HENDEK SAVAŞI NEDENLERİ
Uhud Savaşı'nın ardından Müslümanların, hem Kureyşliler hem de Medine ve Hayber'de yaşayan Yahudiler ile ilişkileri daha kötü bir duruma girmişti. Kureyşliler, Uhud'da elde ettikleri başarıları bir sonuca bağlayamamıştı. Müslümanlar ise kısa sürede toparlanmış ve eski güçlerine dönmeyi başarmıştı.
Hicretin dördüncü senesinde Beni Nadir Yahudileri Müslümanlar için Suriye'ye ticaret yolunun emniyeti bakımından başlamıştır. Civar bölgelerdeki halkı ise kışkırtmıştır. Sellâm b. Ebü'l-Hakīk, Huyey b. Ahtab ve Rebî' b. Ebü'l-Hakīk gibi Benî Nadîr'in ileri gelenleri Mekke'ye giderek Kureyşliler'i müslümanlara karşı birlikte savaşmaya ikna ettiler.
HENDEK SAVAŞI ÖZETİ
Hendek Savaşı'nda 10-12.000 bin kişiden oluşan düşman ordusuna karşı Müslüman askerlerin sayısı ise 3000 kadardı. Uhud'da alınan dersten sonra kuşatma altında kalmamak için açk arazide çarpışma kararı verildi. Şehrin üç tarafı yoğun şekilde bahçeler ve bunları birbirinden ayıran çit ve alçak duvarlarla çevrildi. Hz. Peygamber, muhacir ve Ensarlardan bazı sahabiler ile hendek kazılacak yerleri tespit etti. Hendek kazma işlemi sona ererken düşman ordusu da Medine'ye ulaştı. Düşman ordusu karagahını şehrin kuzeyinde Uhud Savaşı'nın yapıldığı bölgeye kurdu.
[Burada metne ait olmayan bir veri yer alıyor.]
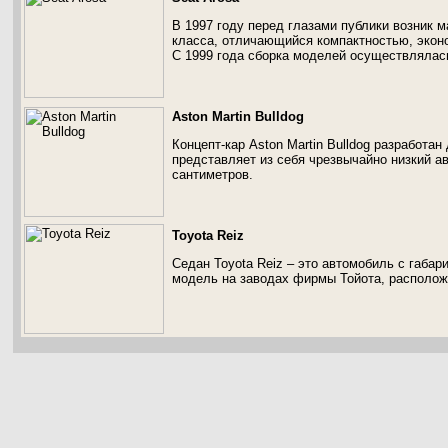
В 1997 году перед глазами публики возник 
класса, отличающийся компактностью, экон
С 1999 года сборка моделей осуществлялас
Aston Martin Bulldog
Концепт-кар Aston Martin Bulldog разработ
представляет из себя чрезвычайно низкий ав
сантиметров.
Toyota Reiz
Седан Toyota Reiz – это автомобиль с габа
модель на заводах фирмы Тойота, располож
Hz. Peygamber, kadınlarla çocukların yiyecek ve içeceklerin, değerli eşyaların şehirde bulunan müstahkem binalarda toplanmasını emretti. Kendi çadırını ise Zubab dağının bulunduğu yere nakletti. Müslümanların kazdığı hendekler düşman süvarilerini caydıracak genişliğe sahipti. Kureyşliler Müslümanlardan böyle bir hendekle karşılaşacaklarını hiç düşünemediği için şaşırıp kaldılar.
Hz. Peygamber, Yahudilerin Müslümanlara karşı hücum etme kararlarına karşı hızlı tedbir aldı. Birkaç yüz kişiden oluşan birlik Yahudi mahallelerinin etrafını kuşattı.
İslam ordusu, bir taraftan düşmanların şehre sızmasını engellemeye çalışırken, bir yandan da onları hendek boyunca etkisiz hale getirmeye çalışıyordu. Müşrikler aralarında nöbet tutarak saldırıya geçiyordu.
Hz. Peygamberin çadırı yoğun bir şekilde ok yağmuruna tutuldu. Ashabının ok ve yaylarla karşılık vermesi sonucu düşman ordusu buradan püskürtüldü. Bu sırada Kureyş süvarilerinden İkrime b. Ebû Cehil, Nevfel b. Abdullah, Hz. Ömer'in kardeşi Dırâr b. Hattâb, Hübeyre b. Ebû Vehb ve Amr b. Abdüved hendeğin dar bir yerinden İslâm ordusunun bulunduğu tarafa geçtiler.
Amr b. Abdüved, karşısına çıkması için bir savaşçı istedi. Hz. Ali henüz genç yaşta olmasına rağmen, Hz. Peygamberden müsaade isteyerek onun karşısına çıktı. Amr, küçümser tavırlar sergilediği rakibi Hz. Ali karşısında bir kılıç darbesiyle yere serildi.
Müşrikler kısa sürecek bir savaş için hazırlanmışlardı. Savaşın uzaması yiyecek kaynaklarının tükenmesine neden olmaktaydı. Bu esnada Hayber Yahudilerinin yolladığı yirmi deve yükü yiyecek maddesi ve hayvan yemi de Müslümanların eline geçti. Kureyş ordusu kumandanı Ebû Süfyân, bu şartlar altında sonuç alınamayacağını anlayıp Mekke'ye dönmek üzere kuşatmayı kaldırdı; parayla tutulmuş askerler için de çekilip gitmekten başka seçenek kalmadı.